Anita and Riff attach a mobile monitor to Sara's head as she unconsciously leads them to a remote, wooded area. Sara's dream mimics the path she is taking, with shadowy figures manifesting on the monitor, seeming to flank the trio. As they enter a field, the monitor shows Sara approaching a large citadel, before Riff finds a cellphone ringing in the grass. When he answers the call, Sara wakes up screaming.

Riff comforts Sara, who identifies the phone as hers, despite the fact that she has never been there before. The phone screen grows static and, though awake, Sara sees shadow figures in the trees. The trio flee, but darkness swallows Anita and Riff as a shadow figure approaches Sara.

Sara then wakes up again in Riff's apartment, naked and straddling Riff's dead body, having apparently gouged out his eyes in a sleepwalking episode. She goes to the bathroom and receives a text message that makes her laugh. She examines her reflection, discovering that she has fangs, like in Riff's dream.

The message says that she has been in a coma for twenty years, she is being studied using a new technique, and the scientists are not sure where in her dream the message will reach her.

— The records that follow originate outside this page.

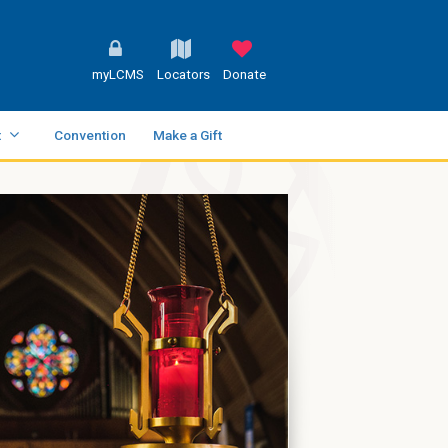
myLCMS
Locators
Donate
t
Convention
Make a Gift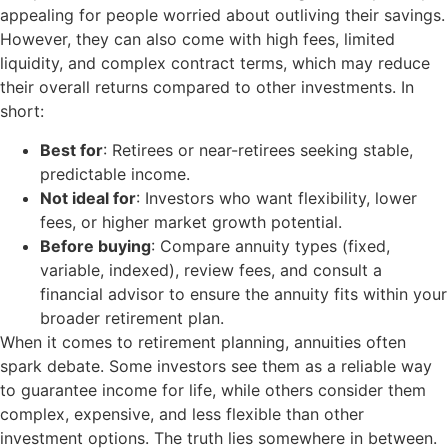
appealing for people worried about outliving their savings.
However, they can also come with high fees, limited
liquidity, and complex contract terms, which may reduce
their overall returns compared to other investments. In
short:
Best for
: Retirees or near-retirees seeking stable,
predictable income.
Not ideal for
: Investors who want flexibility, lower
fees, or higher market growth potential.
Before buying
: Compare annuity types (fixed,
variable, indexed), review fees, and consult a
financial advisor to ensure the annuity fits within your
broader retirement plan.
When it comes to retirement planning, annuities often
spark debate. Some investors see them as a reliable way
to guarantee income for life, while others consider them
complex, expensive, and less flexible than other
investment options. The truth lies somewhere in between.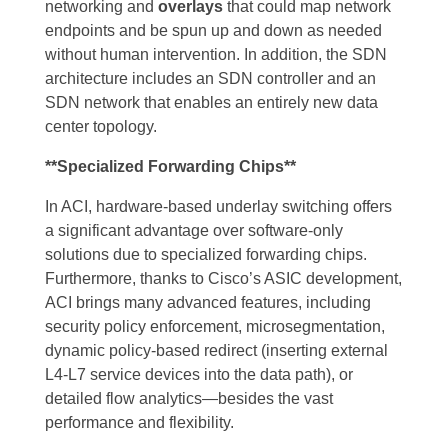
networking and
overlays
that could map network
endpoints and be spun up and down as needed
without human intervention. In addition, the SDN
architecture includes an SDN controller and an
SDN network that enables an entirely new data
center topology.
**Specialized Forwarding Chips**
In ACI, hardware-based underlay switching offers
a significant advantage over software-only
solutions due to specialized forwarding chips.
Furthermore, thanks to Cisco’s ASIC development,
ACI brings many advanced features, including
security policy enforcement, microsegmentation,
dynamic policy-based redirect (inserting external
L4-L7 service devices into the data path), or
detailed flow analytics—besides the vast
performance and flexibility.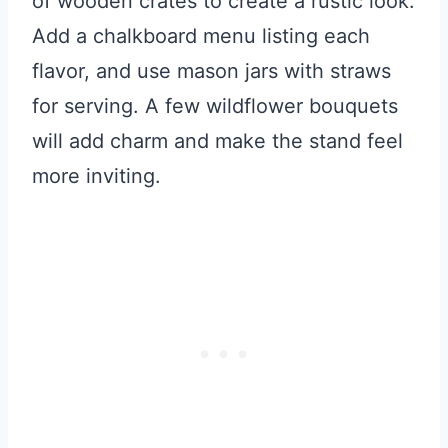
of wooden crates to create a rustic look.
Add a chalkboard menu listing each
flavor, and use mason jars with straws
for serving. A few wildflower bouquets
will add charm and make the stand feel
more inviting.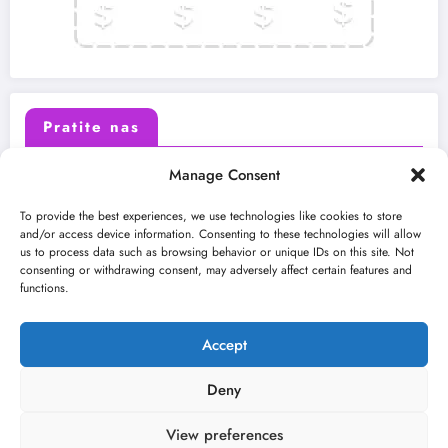
Pratite nas
Manage Consent
X (Twitter)
Facebook
To provide the best experiences, we use technologies like cookies to store
and/or access device information. Consenting to these technologies will allow
us to process data such as browsing behavior or unique IDs on this site. Not
Instagram
Youtube
consenting or withdrawing consent, may adversely affect certain features and
functions.
LinkedIn
Accept
Deny
View preferences
O nama
Uslovi
Kontakt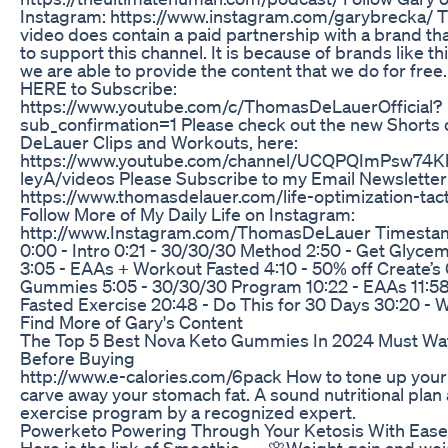
Instagram: https://www.instagram.com/garybrecka/ T
video does contain a paid partnership with a brand th
to support this channel. It is because of brands like thi
we are able to provide the content that we do for free.
HERE to Subscribe:
https://www.youtube.com/c/ThomasDeLauerOfficial?
sub_confirmation=1 Please check out the new Shorts 
DeLauer Clips and Workouts, here:
https://www.youtube.com/channel/UCQPQImPsw74
leyA/videos Please Subscribe to my Email Newsletter
https://www.thomasdelauer.com/life-optimization-tact
Follow More of My Daily Life on Instagram:
http://www.Instagram.com/ThomasDeLauer Timest
0:00 - Intro 0:21 - 30/30/30 Method 2:50 - Get Glycem
3:05 - EAAs + Workout Fasted 4:10 - 50% off Create’s
Gummies 5:05 - 30/30/30 Program 10:22 - EAAs 11:58
Fasted Exercise 20:48 - Do This for 30 Days 30:20 - 
Find More of Gary's Content
The Top 5 Best Nova Keto Gummies In 2024 Must Wa
Before Buying
http://www.e-calories.com/6pack How to tone up your
carve away your stomach fat. A sound nutritional plan
exercise program by a recognized expert.
Powerketo Powering Through Your Ketosis With Ease
Here is the link of Smoothie...... 🌸Weight gain and wei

It begs her to wake up.

==Cast==
- Julia Sarah Stone as Sarah
- Landon Liboiron as Jeremy (Riff)
- Tiffany Helm as Old Woman
- Chantal Perron as Erin
- Tedra Rogers as Zoe
- Orin McCusker as Peter
- Carlee Ryski as Anita
- Millie Jayne as Washroom Girl

==Release==
Come True had its world premiere in Canada at the 2020 Fantasia Film Festival on August 30, 2020. It was released in select theaters and on VOD platforms on March 12, 2021, by IFC Midnight in America.

==Reception==
 The website's critical consensus reads, "Well-acted and visually striking, Come True offers an eerily effective reminder of how the sleeping subconscious can be fertile ground for horror." On Metacritic, the movie received a score of 68 based on 17 reviews, indicating "generally favorable reviews".

The film received two Canadian Screen Award nominations at the 10th Canadian Screen Awards in 2022, for Best Director (Burns) and Best Actress (Stone).